Stalingrad (2013)

Stalingrad is a Russian-made, Russian/German language (with subtitles) World War II movie that’s more-or-less about the Battle of Stalingrad. I say more-or-less because, for a movie named after the city / battle, it’s almost entirely focused on a smaller battle between a nest of Russian defenders in a bombed-out apartment and the German forces across the city square. You can hear the larger battle in the background and there’s the occasional, and very rare, Big Cinematic CGI Battle Sequences, but it’s clear the budget was much smaller than it looked from the trailers so they remained focused on the micro-war story they wanted to tell instead.

So, fine, this movie isn’t the end-all-be-all Battle of Stalingrad movie writ large across a city-wide canvas. So what exactly is it? It focuses on a small band of soldiers to be the emblematic representation of the horror and futility of war (“this just in: war is bad”). These soldiers (on both sides, really) are not fighting for the mother/fatherland, they are fighting to stay alive and to protect the little beauty there is in their lives (namely, a surviving Stalingrad native girl on the Russian AND German sides).

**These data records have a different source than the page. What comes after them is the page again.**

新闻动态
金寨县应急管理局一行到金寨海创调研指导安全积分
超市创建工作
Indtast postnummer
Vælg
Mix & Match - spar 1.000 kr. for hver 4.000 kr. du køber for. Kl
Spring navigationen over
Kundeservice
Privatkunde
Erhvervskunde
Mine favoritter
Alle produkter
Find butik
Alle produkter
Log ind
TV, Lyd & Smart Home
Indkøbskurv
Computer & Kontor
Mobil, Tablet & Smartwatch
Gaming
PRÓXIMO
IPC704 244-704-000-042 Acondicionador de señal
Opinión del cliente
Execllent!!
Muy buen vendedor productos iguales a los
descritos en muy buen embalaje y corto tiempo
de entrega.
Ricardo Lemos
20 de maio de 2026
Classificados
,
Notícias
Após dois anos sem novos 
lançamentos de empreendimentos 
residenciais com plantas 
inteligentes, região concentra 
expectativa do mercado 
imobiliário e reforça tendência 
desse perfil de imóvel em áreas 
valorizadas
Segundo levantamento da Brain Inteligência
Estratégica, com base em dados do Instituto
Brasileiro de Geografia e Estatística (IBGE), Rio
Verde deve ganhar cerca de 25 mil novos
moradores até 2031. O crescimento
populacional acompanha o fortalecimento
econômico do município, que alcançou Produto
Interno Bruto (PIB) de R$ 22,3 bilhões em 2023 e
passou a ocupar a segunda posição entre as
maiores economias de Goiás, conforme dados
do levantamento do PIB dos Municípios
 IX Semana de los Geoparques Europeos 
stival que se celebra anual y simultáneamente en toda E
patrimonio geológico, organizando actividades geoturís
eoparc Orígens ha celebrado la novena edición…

The apartment complexes they are fighting over don’t matter at all… and, no, this is not an original concept for a war movie. I’m looking at your, Hamburger Hill (just as one example).

The first half of the movie was slog and really very dull. I had little patience for what was going on – I felt the characters they introduced were shallow and poorly written, the battle scenes either overblown and silly (German soldiers counterattack literally on fire) or too small for the advertised scope of the movie and entirely too focused on this seemingly pointless battle over a pointless apartment building.

But then a curious thing happened… the movie’s somber drama started to work… the movie was given the time (it’s about 2hrs and 20 minutes long) to start to build these characters into, if not real people, at least people we could somewhat identify with or care about. And then it introduced some really gorgeous moments of sober beauty that really impressed me. There’s one quiet moment using the painter’s palette of anti-aircraft artillery that has this curious artistry – it was both the imagery, the score, and the acting that brought this movie up a number of notches in my estimation.

I’d like to note that, regardless of the merits of the story, acting, writing, and drama, the film is really good looking. I mean, it uses every gray and brown there is in the color palette. It looks like the world’s most live action version of every generic console military shooter that’s come to the market over the past five years. I am being slightly sarcastic here, sure… but I’m telling the complete truth when I say that it looks fantastic.. they spent what little budget they probably had on great set decoration and cinematography of a bombed out, ruined hell (a small bombed-out, ruined hell… but the size let them go wild with the details, I suppose). The movie was in IMAX (and 3D for no discernible reason) so that no-doubt helps (and hurts my wallet).

Another aside. For some curious reason that I haven’t figured out and may have something to do with current international feelings between Russia and Germany to which I am not aware, the movie is told using a framing device of a Russian aid worker trying to rescue a German woman from a collapsed building shortly after Japan’s recent earthquake and tsunami. The scenes shot here look great and I’m sure have some deeper meaning about former enemies working to save each other’s lives… 70 years after the war and using characters who were not alive at the time. It’s a bit of a head scratcher but, like I said, there’s probably some greater context here I’m missing.

The film never quite crawls its way out of the morass it put itself in due to the first half, but it does well enough that I can genuinely recommend the film almost despite itself. By the end, yeah, I was feeling quite down which is exactly where the film maker’s wanted me after finishing their “war is hell and grinds up men” story. The audience members I was there with (who were no-doubt well aware of the type of movie they were there to see given the limited marketing this movie got) seemed to really enjoy it (more so than I did).